> **TASK ITEM**
Find the string "biti" in the entries and copy each line that has it.

> **PROVIDED MATERIAL**
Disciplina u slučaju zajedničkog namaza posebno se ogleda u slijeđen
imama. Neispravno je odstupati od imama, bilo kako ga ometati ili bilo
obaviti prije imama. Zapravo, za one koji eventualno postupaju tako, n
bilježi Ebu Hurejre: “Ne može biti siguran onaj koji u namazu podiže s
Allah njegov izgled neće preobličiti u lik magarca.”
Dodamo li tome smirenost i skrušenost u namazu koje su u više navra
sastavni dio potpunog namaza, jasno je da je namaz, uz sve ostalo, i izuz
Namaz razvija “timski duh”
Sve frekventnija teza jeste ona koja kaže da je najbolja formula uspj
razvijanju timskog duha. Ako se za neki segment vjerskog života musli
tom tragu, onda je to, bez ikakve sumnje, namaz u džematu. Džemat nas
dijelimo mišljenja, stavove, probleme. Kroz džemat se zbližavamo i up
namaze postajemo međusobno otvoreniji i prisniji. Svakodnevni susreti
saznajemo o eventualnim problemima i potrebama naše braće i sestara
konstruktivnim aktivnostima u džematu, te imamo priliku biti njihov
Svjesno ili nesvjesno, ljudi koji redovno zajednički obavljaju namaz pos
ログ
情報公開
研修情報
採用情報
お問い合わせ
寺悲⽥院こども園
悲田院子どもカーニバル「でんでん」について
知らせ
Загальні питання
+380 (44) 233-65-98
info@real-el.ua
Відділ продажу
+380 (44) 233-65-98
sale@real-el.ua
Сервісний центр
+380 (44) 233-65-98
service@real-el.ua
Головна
...
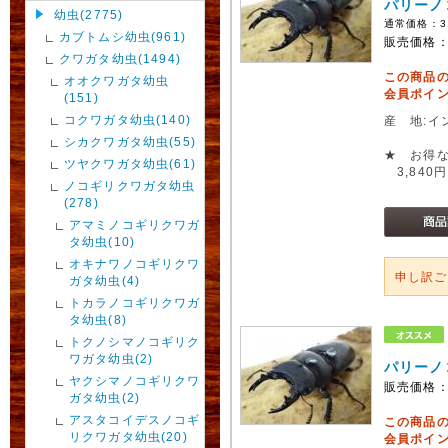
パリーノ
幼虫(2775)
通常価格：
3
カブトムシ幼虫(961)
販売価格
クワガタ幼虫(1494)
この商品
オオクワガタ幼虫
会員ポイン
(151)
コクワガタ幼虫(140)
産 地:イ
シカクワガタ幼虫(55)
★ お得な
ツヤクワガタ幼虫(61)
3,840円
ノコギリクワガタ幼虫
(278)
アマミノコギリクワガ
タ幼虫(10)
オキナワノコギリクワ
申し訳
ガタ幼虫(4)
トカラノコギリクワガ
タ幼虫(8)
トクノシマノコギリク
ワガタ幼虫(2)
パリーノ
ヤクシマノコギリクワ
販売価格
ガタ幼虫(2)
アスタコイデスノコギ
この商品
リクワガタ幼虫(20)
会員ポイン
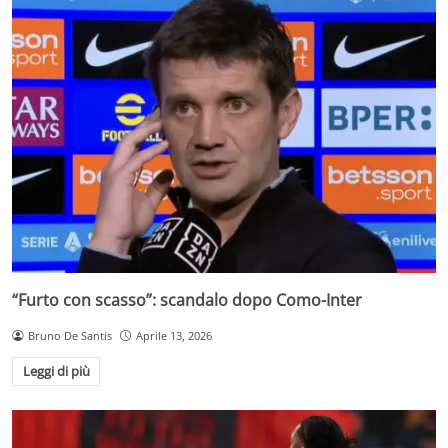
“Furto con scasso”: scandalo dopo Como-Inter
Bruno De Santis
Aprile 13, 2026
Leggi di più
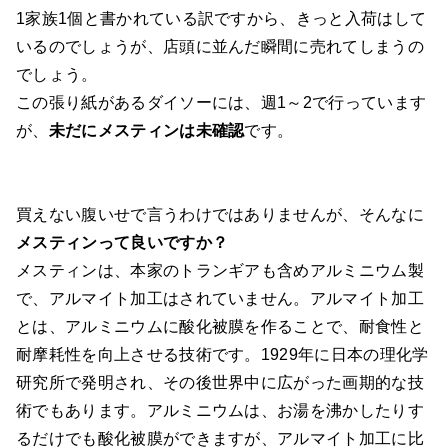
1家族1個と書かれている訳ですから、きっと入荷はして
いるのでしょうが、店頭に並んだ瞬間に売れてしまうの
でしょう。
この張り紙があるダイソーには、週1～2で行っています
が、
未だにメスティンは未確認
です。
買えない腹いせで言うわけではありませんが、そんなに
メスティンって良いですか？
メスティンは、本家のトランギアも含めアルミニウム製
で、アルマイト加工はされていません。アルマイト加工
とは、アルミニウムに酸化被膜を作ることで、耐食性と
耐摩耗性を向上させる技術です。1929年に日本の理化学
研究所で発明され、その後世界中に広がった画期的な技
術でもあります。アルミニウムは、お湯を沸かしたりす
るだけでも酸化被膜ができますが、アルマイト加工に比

> **RESULT OF THE EXERCISE**
bilježi Ebu Hurejre: “Ne može biti siguran onaj koji u namazu podiže s
konstruktivnim aktivnostima u džematu, te imamo priliku biti njihov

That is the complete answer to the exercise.